Arap Birliği’ni hedef alan Cezayir, reform istiyor

Arap Birliği’nde reform gerçekleştirme konusunda siyasi bir niyet olmadığını düşünüyor (AFP)
Arap Birliği’nde reform gerçekleştirme konusunda siyasi bir niyet olmadığını düşünüyor (AFP)
TT

Arap Birliği’ni hedef alan Cezayir, reform istiyor

Arap Birliği’nde reform gerçekleştirme konusunda siyasi bir niyet olmadığını düşünüyor (AFP)
Arap Birliği’nde reform gerçekleştirme konusunda siyasi bir niyet olmadığını düşünüyor (AFP)

Ali Yahi
Cezayir, görünüşe göre süresi dolan bir ‘ateşkesin’ ardından Arap Birliği’nde reform gerçekleştirme gereğini yeniden canlandırdı. Örgüt üyeleri her bir tarafın çıkarları nedeniyle alınan kararlardan bazıları hakkında sessiz kalırken, Cezayir Dışişleri Bakanı Sabri Bukadum, sert açıklamalarda bulunarak işleyişi hakkında eleştirilerde bulundu. Bukadum ayrıca Birliği, ‘bazı taraflarla’ Arapların aleyhine gizli anlaşmalar yapmakla suçladı.
Cezayirli Bakan, Arap Birliği’nde reform yapma konusunda politik bir niyet olmadığını söyleyerek Libya’daki savaşı temize çıkardığına ve bir üyesini saf dışı bıraktığına dikkat çekti.

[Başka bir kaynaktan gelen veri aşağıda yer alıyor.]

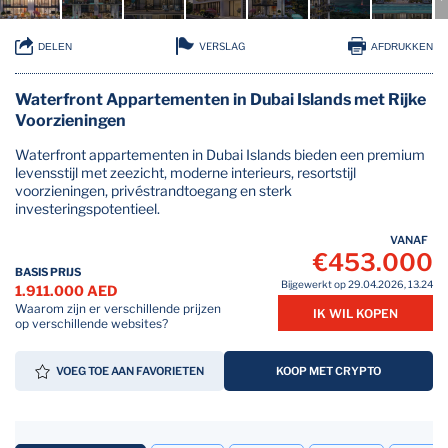
VERSLAG
DELEN
AFDRUKKEN
Waterfront Appartementen in Dubai Islands met Rijke
Voorzieningen
Waterfront appartementen in Dubai Islands bieden een premium
levensstijl met zeezicht, moderne interieurs, resortstijl
voorzieningen, privéstrandtoegang en sterk
investeringspotentieel.
VANAF
€453.000
BASIS PRIJS
Bijgewerkt op 29.04.2026, 13.24
1.911.000 AED
Waarom zijn er verschillende prijzen
IK WIL KOPEN
op verschillende websites?
VOEG TOE AAN FAVORIETEN
KOOP MET CRYPTO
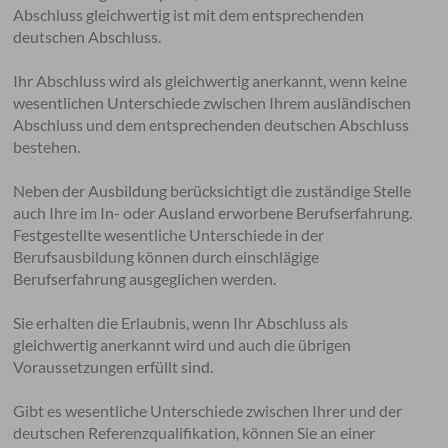
Abschluss gleichwertig ist mit dem entsprechenden
deutschen Abschluss.
Ihr Abschluss wird als gleichwertig anerkannt, wenn keine
wesentlichen Unterschiede zwischen Ihrem ausländischen
Abschluss und dem entsprechenden deutschen Abschluss
bestehen.
Neben der Ausbildung berücksichtigt die zuständige Stelle
auch Ihre im In- oder Ausland erworbene Berufserfahrung.
Festgestellte wesentliche Unterschiede in der
Berufsausbildung können durch einschlägige
Berufserfahrung ausgeglichen werden.
Sie erhalten die Erlaubnis, wenn Ihr Abschluss als
gleichwertig anerkannt wird und auch die übrigen
Voraussetzungen erfüllt sind.
Gibt es wesentliche Unterschiede zwischen Ihrer und der
deutschen Referenzqualifikation, können Sie an einer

Bukadum, yaptığı basın toplantısında Cezayir’de yapılması beklenen Arap zirvesinin tarihinin henüz belirlenmediğini ifade etti. Bakan yaptığı açıklamalardan, Cezayir’in Arap grubunun, çıkar ittifakları karşılığında küresel sahneyi oluşturanlar arasından çekilmesine duyduğu öfke açığa çıktı.
Cezayir ‘in eski Cumhurbaşkanı Abdulaziz Buteflika’nın yönetime geldiğinden bu yana gündeme gelen Arap Birliği’nde reform talebi, grup içerisinde zaman zaman çatlaklar oluşturan gerilimlere neden oldu. 2005 yılında Cezayir’in ev sahipliğini yaptığı zirvede, Cezayir, Arap Birliği’nin çalışmalarında özlü bir reform yapma çağrısında bulunmuştu. Ayrıca Genel Sekreterliğin yalnızca Mısır ile sınırlı olması yerine bu görevi üye ülkeler arasında dönüşümlü olması önerilmişti. Cezayirli eski diplomat Lakhdar Brahimi, Arap Birliği’nin çalışmalarını düzeltmek için bir proje hazırlayan uzman komiteye liderlik etmesine rağmen Genel Sekreterliğe kabul edilmedi. Bu durum gizli tutuldu ve tartışmaya açılmadı.
2018 yılında bölgedeki krizlerle mücadele konusunda bir açık kaydedildikten ve yurt dışından bunlara çözümler uyguladıktan sonra Cezayir Dışişleri Bakanı Abdelkadir Musahil aracılığıyla talep yeniden gündeme getirildi. Musahil, “Halen güncel olmayan ve Arap dünyasındaki çatışmalara cevap vermeyen şekilde çalışan bu Arap örgütte derin bir reform talep ettik. Birlik artık çözüm sağlayamıyor” dedi. Ülkesinin daha önce reform önerileri sunduğunu, ancak maalesef hala gündemde olduğunu belirtti.
Öte yandan yeni kurulan Cezayir Cephesi Partisi Ahmed bin Abdusselam, Independent Arabia’ya yaptığı açıklamada ülkesinin Arap Birliği konusundaki pozisyonundaki konumunun yeni olmadığına dikkat çekti. Abdusselam, Arap Baharı felaketleri başlamadan önce ve Birlik, bazı Arap ülkeleri için yıkıcı etkiye sahip olan kararları gözden geçirme konusunda bir köprüye dönüştüğünden beri bu tutumu sergilediklerini ifade etti. Cezayir’in reform ve daha işlevsel hale getirme talebi hakkında, “Amacın Birlik’ten çıkmak ya da dağıtmak olduğunu düşünmüyorum. Bu ısrarcı talep daha ziyade, Birliği onarma ve parçaları toparlamak adına bir tehlike canı çalmadır. Bunun sonucunda bu makus Arap tarihinde ulusal rolünü oynamaya uygun bir hale gelmesi umuluyor” ifadelerini kullandı. Köklü reformlar yapılmadığı takdirde Arap Birliği’nin bir geleceği olmayacağına işarette bulunan Abdusselam, “Bunun dışında, ölüm ve yok olma Arap ülkelerde işgal ve yabancı müdahaleyi meşrulaştırmak için bir araç olarak kalmaktan daha merhametlidir” dedi.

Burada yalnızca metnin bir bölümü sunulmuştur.